▶

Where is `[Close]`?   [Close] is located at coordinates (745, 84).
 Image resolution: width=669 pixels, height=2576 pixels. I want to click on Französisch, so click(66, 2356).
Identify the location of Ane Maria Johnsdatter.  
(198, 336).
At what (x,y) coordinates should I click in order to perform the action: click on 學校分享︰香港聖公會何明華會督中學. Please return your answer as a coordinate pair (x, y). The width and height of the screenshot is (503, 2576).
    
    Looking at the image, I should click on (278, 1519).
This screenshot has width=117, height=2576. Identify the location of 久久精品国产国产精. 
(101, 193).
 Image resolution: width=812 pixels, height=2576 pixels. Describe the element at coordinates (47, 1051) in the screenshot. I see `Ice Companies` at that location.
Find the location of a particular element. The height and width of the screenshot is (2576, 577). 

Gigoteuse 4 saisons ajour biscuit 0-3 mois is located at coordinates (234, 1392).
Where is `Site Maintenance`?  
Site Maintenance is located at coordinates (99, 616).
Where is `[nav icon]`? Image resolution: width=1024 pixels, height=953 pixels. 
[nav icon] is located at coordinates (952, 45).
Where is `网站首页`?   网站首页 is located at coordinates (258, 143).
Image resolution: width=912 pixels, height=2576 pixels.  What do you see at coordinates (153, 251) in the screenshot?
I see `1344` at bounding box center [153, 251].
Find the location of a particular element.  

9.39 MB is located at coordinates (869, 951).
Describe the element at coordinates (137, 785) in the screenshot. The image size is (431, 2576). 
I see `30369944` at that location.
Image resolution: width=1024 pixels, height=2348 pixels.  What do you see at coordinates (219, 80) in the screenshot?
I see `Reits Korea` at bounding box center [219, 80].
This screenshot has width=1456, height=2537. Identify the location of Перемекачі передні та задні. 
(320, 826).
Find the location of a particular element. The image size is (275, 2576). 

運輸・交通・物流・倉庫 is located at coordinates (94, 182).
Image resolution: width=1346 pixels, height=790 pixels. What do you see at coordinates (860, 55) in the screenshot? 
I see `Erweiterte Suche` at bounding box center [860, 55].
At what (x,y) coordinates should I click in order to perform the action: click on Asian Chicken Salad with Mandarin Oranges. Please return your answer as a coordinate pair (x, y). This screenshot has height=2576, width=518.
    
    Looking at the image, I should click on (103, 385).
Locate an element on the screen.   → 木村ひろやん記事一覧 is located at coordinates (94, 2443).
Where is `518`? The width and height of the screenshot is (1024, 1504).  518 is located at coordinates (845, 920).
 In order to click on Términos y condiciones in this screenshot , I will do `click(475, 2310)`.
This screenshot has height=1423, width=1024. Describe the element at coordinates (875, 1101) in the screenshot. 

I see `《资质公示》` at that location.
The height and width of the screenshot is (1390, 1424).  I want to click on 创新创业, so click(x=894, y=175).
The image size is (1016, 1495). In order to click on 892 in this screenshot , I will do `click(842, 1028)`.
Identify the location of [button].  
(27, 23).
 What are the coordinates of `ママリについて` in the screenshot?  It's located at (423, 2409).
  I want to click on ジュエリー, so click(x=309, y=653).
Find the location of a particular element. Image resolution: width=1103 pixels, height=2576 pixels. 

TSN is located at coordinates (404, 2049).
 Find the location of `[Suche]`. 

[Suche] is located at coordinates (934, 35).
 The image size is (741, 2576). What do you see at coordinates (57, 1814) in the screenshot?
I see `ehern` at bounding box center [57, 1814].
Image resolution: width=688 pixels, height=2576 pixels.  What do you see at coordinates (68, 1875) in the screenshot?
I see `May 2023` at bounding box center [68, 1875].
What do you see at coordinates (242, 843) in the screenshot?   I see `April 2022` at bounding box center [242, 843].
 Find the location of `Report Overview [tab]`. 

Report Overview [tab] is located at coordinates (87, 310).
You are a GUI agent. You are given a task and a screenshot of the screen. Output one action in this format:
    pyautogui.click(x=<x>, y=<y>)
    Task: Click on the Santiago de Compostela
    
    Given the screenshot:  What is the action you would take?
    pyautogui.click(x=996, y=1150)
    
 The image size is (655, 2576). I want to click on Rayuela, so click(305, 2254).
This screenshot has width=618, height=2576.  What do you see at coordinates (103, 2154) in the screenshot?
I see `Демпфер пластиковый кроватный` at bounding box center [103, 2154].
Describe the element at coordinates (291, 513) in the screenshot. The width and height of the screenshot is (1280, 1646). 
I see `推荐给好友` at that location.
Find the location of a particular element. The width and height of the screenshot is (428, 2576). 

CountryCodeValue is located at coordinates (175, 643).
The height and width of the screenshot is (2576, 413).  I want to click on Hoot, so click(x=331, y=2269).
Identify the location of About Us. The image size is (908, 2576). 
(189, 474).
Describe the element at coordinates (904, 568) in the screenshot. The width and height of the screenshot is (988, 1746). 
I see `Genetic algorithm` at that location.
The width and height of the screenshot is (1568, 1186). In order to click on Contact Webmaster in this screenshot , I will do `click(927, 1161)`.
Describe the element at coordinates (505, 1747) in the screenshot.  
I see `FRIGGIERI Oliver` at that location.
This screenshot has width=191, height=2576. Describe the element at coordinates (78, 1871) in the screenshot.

◀

**Exercise objective**
Go through the material above, find each line with the string "will", and copy it.

**Result for this exercise**
 In order to click on Términos y condiciones in this screenshot , I will do `click(475, 2310)`.
The image size is (1016, 1495). In order to click on 892 in this screenshot , I will do `click(842, 1028)`.
The width and height of the screenshot is (1568, 1186). In order to click on Contact Webmaster in this screenshot , I will do `click(927, 1161)`.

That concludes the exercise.